Dorin, Ryan P / Daneshmand, Siamak / Eisenberg, Manuel S / Chandrasoma, Shahin / Cai, Jie / Miranda, Gus / Nichols, Peter W / Skinner, Donald G / Skinner, Eila C. ·USC Institute of Urology, Keck School of Medicine, University of Southern California, Los Angeles, CA 90033-9178, USA. ·Eur Urol · Pubmed #21802833.

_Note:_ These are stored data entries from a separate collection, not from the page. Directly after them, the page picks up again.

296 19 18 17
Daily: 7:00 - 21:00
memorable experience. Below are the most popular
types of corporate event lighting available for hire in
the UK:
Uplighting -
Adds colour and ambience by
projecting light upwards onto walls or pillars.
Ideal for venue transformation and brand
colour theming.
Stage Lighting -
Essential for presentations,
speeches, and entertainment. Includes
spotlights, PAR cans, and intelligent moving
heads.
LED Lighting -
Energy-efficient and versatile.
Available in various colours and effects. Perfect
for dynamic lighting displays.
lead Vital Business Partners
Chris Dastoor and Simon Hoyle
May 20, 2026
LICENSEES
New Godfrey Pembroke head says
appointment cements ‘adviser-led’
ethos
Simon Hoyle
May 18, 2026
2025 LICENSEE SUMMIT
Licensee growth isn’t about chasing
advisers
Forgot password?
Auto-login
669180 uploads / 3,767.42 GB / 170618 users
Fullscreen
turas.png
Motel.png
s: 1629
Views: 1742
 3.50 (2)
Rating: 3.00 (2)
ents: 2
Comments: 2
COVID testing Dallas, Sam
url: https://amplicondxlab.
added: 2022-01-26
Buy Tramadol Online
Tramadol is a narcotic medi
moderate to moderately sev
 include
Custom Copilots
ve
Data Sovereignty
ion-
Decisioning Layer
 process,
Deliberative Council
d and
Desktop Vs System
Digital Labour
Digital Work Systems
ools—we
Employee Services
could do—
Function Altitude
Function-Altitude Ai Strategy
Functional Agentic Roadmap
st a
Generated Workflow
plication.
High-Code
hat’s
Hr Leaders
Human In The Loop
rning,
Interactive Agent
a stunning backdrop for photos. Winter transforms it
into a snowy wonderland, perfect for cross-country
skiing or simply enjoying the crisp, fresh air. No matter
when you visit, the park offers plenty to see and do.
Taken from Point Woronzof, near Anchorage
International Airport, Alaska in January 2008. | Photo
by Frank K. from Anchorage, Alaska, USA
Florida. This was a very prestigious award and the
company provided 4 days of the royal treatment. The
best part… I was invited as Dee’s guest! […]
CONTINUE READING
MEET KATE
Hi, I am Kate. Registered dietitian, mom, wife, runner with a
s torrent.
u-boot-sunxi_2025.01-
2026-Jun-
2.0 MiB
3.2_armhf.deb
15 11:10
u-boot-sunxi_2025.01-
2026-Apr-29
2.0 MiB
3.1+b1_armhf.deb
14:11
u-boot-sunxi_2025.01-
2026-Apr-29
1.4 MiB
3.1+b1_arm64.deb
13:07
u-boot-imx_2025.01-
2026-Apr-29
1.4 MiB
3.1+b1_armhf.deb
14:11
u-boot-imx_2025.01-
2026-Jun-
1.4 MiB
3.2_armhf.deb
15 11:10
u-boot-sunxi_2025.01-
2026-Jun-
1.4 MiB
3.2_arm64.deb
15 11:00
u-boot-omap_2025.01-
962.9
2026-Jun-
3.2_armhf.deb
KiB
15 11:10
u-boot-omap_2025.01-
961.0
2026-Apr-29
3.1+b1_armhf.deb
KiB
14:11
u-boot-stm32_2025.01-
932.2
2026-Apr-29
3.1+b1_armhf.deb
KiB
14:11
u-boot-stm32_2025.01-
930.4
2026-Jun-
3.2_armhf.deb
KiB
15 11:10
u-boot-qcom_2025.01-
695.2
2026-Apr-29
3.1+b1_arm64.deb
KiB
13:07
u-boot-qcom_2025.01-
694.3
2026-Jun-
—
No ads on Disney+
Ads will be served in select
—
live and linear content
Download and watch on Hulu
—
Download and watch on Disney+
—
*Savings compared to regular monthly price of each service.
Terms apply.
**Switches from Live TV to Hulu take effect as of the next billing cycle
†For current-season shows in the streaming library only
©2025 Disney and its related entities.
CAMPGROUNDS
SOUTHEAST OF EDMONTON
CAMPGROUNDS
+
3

ABSTRACT: BACKGROUND: The value of lymph node dissection (LND) in the treatment of bladder urothelial carcinoma is well established. However, standards for the quality of LND remain controversial. OBJECTIVE: We compared the distribution of lymph node (LN) metastases in a two-institution cohort of patients undergoing radical cystectomy (RC) using a uniformly applied extended LND template. DESIGN, SETTING, AND PARTICIPANTS: Patients undergoing RC at the University of Southern California (USC) Institute of Urology and at Oregon Health Sciences University (OHSU) were included if they met the following criteria: (1) no prior pelvic radiotherapy or LND; (2) lymphatic tissue submitted from all nine predesignated regions, including the paracaval and para-aortic LNs; (3) bladder primary; and (4) category M0 disease. The number and location of LN metastases were prospectively entered into corresponding databases. MEASUREMENTS: LN maps were constructed and correlated with preoperative and pathologic characteristics. Kaplan-Meier curves were constructed to estimate overall survival (OS) and recurrence free survival (RFS) among LN-positive (LN+) patients. RESULTS AND LIMITATIONS: Inclusion criteria were met by 646 patients (439 USC, 207 OHSU), and 23% had LN metastases at time of cystectomy. Although there was a difference in the median per-patient LN count between institutions, there were no significant interinstitutional differences in the incidence or distribution of positive LNs, which were found in 11% of patients with ≤pT2b and in 44% of patients with ≥pT3a tumors. Among LN+ patients, 41% had positive LNs above the common iliac bifurcation. Estimated 5-yr RFS and OS rates for LN+ patients were 45% and 33%, respectively, and did not differ significantly between institutions. CONCLUSIONS: LN metastases in regions outside the boundaries of standard LND are common. Adherence to meticulous dissection technique within an extended template is likely more important than total LN count for achieving optimal oncologic outcomes.